Subject: CJK Ext-A fix
Date: Tue, 22 Jan 2013 20:41:04 +0000
From: Michel Suignard

Please add this message to agenda for this UTC.

This could affect 3 G sources for Ext-A characters. This is potentially a Unicode 6.3 issue. Clearly the G source for 3828 is erroneous.


From: Michel Suignard
Sent: Monday, December 03, 2012 11:08 AM
To: 'chen-zhuang'
Cc: csluqin
Subject: RE: Correction of 3 G sources

Dear Chen Zhuang,

This needs a WG2 document with some explanation. I spent sometime this morning deciphering what went on here.

Originally the GHZ sources were added in Extension A w/o numeric references. I verified that 10646-2003 had none (just said GHZ). They were added later using data provided by the Unihan database. The only GHZ that had no Unihan GHZ numeric value value was 3ABF which explains why it was left as is and was dubious. Removing that value is probably OK. Note that every Microsoft font supporting China have had that character for a while, so to some degree it has become self-referenced. Font vendors use the presence of an IRG source to add the corresponding glyph in their local font so there is always a small regression risk in removing existing source. So I am wondering whether we should add a new G ‘virtual’ source to keep the G reference alive.

Concerning 3828, the issue is duplicate GHZ source between that character and 21FE2. Both are RS 46.25, Kangxi 0323.161 and for now GHZ 10810.02. The glyphs are very different. Evidences seem to suggest that original Unihan GHZ data concerning 3828 was in error and should have been 10810.03 instead of 10810.02. From a WG2/10646 point of view I think that the G source change for 3828 is not controversial (Unihan has still to fix its kIRGHanyuDaZidian field).
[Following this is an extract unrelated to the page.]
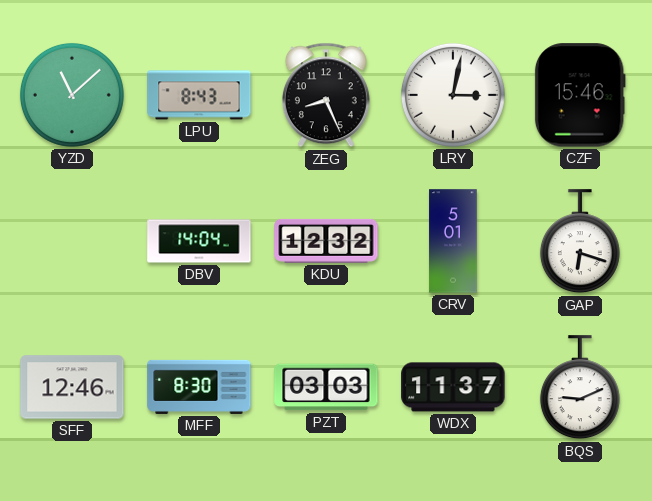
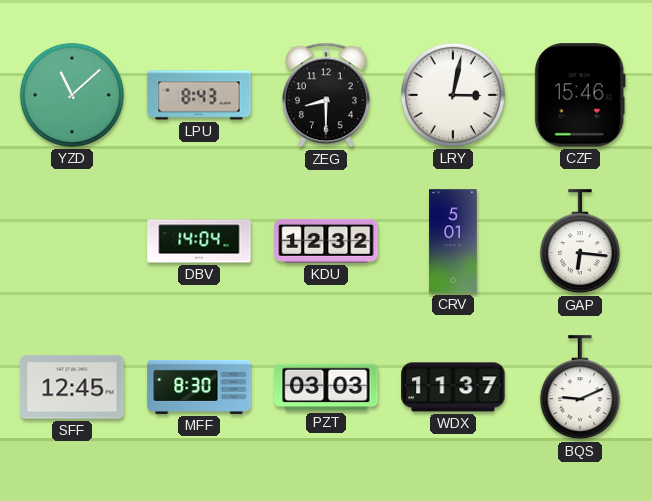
ZEG: 8:26 -> 8:30
GAP: 6:18 -> 6:16
SFF: 12:46 -> 12:45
Concerning 400B, the issue is duplicate GHZ source between that character and 2A279. However they have different RS (108.16 versus 197.10) and Kangxi (0798.171 versus 1507.311). But the only visual difference between the two glyphs is that the low ‘Dish’ component is either spanning the whole cell or the second half. First we have to make sure that the dis-unification reflected in the two code points (400B and 2A279) is genuine. If it is, then the GHZ source for 400B should be removed with still the pending issue whether or not we should keep a virtual G source for the same reason as for 3ABF. If the dis-unification was not correct, we have to determine which of the two is the genuine code point and deprecate the other one (using the UCI notation describing characters with no identified source reference).

Depending on the urgency this could be reflected in Amendment 2 (currently under DAM ballot) or the 4th edition (currently under CD ballot). Using the 4th edition is easier. This means that along with the WG2 document, China should consider making a comment concerning this in either ballot.

Best regards,


From: chen-zhuang
Sent: Monday, December 03, 2012 2:15 AM
To: Michel Suignard
Cc: csluqin
Subject: Correction of 3 G sources

Dear Michel,

According to IRG Resolusion M39.2, I'm requesting you to correct 3 G source references in UCS.

Resolution IRG M39.2: Editorial issue on CJK Unified Ideographs (IRGN1884, IRGN1896)
Action: China
The IRG requests China to report to WG2 about the deletion and modification of the G-source reference of characters agreed in IRGN1896.

G source of U+03828 should be changed from GHZ-10810.02 to GHZ-10810.03 according to Hanyu Da Zidian (漢語大字典)
G sources of U+0400B and U+03ABF 㪿 should be deleted because the real G sources are not found so far.

Should I prepapare a document to WG2?

Best regards,

Chen Zhuang